Blog

API Evaluation Group Recommended Functionalities

04.12.2018

Back in January this year, the European Commission (EC) established the API Evaluation Group (API EG) with the support of the ECB’s ERPB to evaluate standardised API specifications in order to help ensure that those standards are compliant with the requirements of PSD2 and the RTS and also meet the needs of all market participants. By June 2018, it was supposed to make recommendations aimed towards API specifications convergence on a European level and to help establish harmonised market practices. National competent authorities (NCAs) have the final say about any compliance matters, but the advice of the API EG was eagerly awaited.

With representatives from all market participants (ASPSPs/banks, TPPs, consumers, merchants, etc.) as well as observers from the EC, EBA and ECB around the table, this was not an easy task and everyone following the meeting summaries, which were published on the EPC’s website all along, was probably not surprised that it took a bit longer to come to a conclusion supported by the whole group.

On November 9th, their recommended API functionalities were finally published. Had it just been for the original objective, i.e. agreeing recommendations to the API initiatives, e.g. Berlin Group, UK OB, Polish and Slovakian API, the original timeline would have been met, but it became clear that the most controversial question was not what functionality APIs shall provide, but what part of that ASPSPs are obliged to offer for a) being compliant, b) getting an exemption from providing a fallback to their user interface, and c) really meeting the needs of all market participants.

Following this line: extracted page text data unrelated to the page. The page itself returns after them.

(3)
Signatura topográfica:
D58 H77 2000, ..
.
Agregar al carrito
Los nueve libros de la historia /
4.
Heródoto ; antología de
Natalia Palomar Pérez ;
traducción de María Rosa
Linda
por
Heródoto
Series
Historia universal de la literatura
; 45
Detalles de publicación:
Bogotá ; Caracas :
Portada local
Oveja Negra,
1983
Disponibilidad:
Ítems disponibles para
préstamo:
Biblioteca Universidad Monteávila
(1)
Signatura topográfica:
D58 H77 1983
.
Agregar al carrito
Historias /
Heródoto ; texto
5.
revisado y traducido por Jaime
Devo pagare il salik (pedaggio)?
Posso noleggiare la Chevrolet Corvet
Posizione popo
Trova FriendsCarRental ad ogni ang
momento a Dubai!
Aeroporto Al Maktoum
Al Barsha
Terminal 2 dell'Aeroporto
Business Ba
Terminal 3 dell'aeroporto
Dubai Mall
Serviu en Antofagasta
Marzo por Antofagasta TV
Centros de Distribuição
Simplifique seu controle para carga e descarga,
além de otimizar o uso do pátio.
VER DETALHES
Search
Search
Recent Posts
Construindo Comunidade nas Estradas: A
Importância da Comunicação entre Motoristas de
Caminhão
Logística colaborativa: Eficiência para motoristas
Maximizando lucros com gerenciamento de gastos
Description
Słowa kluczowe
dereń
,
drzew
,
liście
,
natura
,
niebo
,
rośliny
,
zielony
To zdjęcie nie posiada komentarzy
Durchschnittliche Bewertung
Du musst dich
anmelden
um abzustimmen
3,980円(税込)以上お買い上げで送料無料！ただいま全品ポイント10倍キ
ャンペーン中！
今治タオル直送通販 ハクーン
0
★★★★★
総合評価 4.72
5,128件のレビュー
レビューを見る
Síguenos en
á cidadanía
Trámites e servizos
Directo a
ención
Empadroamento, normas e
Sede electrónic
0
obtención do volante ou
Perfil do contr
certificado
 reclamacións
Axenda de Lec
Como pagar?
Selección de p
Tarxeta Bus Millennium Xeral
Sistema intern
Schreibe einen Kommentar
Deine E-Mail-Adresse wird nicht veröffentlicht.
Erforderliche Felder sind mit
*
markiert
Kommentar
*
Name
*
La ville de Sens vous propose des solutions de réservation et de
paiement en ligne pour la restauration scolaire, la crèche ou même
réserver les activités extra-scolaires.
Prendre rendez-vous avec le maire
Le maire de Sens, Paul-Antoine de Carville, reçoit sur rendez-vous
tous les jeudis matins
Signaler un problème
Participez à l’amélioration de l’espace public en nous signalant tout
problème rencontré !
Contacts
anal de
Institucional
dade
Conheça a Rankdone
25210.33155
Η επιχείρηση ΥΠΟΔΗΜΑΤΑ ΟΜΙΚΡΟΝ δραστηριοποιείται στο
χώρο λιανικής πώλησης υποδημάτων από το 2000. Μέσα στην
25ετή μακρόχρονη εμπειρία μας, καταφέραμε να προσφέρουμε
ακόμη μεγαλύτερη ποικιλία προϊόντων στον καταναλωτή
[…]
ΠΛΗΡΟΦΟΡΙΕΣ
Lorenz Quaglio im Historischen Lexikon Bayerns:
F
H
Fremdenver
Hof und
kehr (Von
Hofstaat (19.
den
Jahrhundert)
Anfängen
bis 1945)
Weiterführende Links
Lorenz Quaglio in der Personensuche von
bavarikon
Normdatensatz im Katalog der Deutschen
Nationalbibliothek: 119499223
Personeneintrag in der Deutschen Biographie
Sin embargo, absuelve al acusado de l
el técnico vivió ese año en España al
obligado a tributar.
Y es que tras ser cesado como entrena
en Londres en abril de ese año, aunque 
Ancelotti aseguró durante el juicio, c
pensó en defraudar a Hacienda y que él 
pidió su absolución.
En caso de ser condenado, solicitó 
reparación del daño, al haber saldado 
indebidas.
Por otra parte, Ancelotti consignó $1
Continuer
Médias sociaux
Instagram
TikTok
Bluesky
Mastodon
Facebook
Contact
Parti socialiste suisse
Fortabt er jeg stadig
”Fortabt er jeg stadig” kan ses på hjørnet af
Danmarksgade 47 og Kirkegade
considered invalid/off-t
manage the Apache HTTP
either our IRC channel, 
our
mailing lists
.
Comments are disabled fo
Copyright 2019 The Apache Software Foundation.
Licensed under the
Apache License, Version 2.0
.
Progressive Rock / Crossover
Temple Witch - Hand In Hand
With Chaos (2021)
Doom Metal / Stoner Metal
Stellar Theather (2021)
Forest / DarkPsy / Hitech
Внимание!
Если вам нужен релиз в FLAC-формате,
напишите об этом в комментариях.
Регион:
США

Several hot topics have been analysed and discussed in great detail and with regard to the probably thorniest one, redirect vs. embedded authentication, the API initiatives were advised on in May that both should be supported and also their decoupled variants. Unfortunately, to date, all but the Berlin Group has ignored this advice, which means that ASPSPs using any other API are running the high risk of not just not meeting the needs of most TPPs, but maybe not getting the desired exemption and potentially not even being minimally compliant.

The API EG expect the API initiatives to provide all the 38 listed recommended functionalities as a minimum and thereby allowing their ASPSPs to be relatively safe, compliance wise, but also to go beyond that level if desired. Some of these functionalities are not explicitly required by PSD2/RTS, but lack of them is likely to create obstacles for existing and/or new TPPs and hence cannot be ignored, not just from a usage, but also from a legal perspective. The TPP’s original wish list has been cut down to the bone and from their perspective the list now constitutes the bare minimum needed to avoid a degradation of their existing services. Anything less would not just create obstacles, but a complete roadblock for some of them.

Furthermore, it should be noted that PSD2 and the RTS are not the only laws playing into the bank vs. fintech disputes and that both sides should have a vested interest in competing fairly and providing PIS and AIS, which work well, securely and user friendly. Some ASPSPs may be tempted to offer very narrow APIs, but neither the authorities nor their own customers will appreciate such an approach, and going down that route is likely to be a dead end for them.

As a matter of fact, taking the end-user (PSU) perspective has been crucial in overcoming some of the disagreements, because the law was not always driven from that angle, and any remaining room for interpretation, of which there is quite a lot, should be leveraged with the PSU’s interest, and in particular the ease of use in mind. Examples for that would be 1) letting the PSU get their purchase right away, by enabling the PISP to provide reliable payment confirmations (as opposed to just initiations) to the merchant, 2) letting the PSU use their AISP credentials for their 90-day consent renewal (as opposed to renewing every single account at every bank all the time), or 3) letting the PSU add the recipient of their current PISP payment to their trusted beneficiary list as part of the flow (as opposed to doing this before or after the payment separately with their bank).

There is still time to get these, and all the other “missing functionalities” pointed out in the API EG list into the APIs on offer from March 14th next year, so that the EU can keep and extend their worldwide lead when it comes to open banking – as opposed to entering a vicious circle of degrading services, disputes and litigations.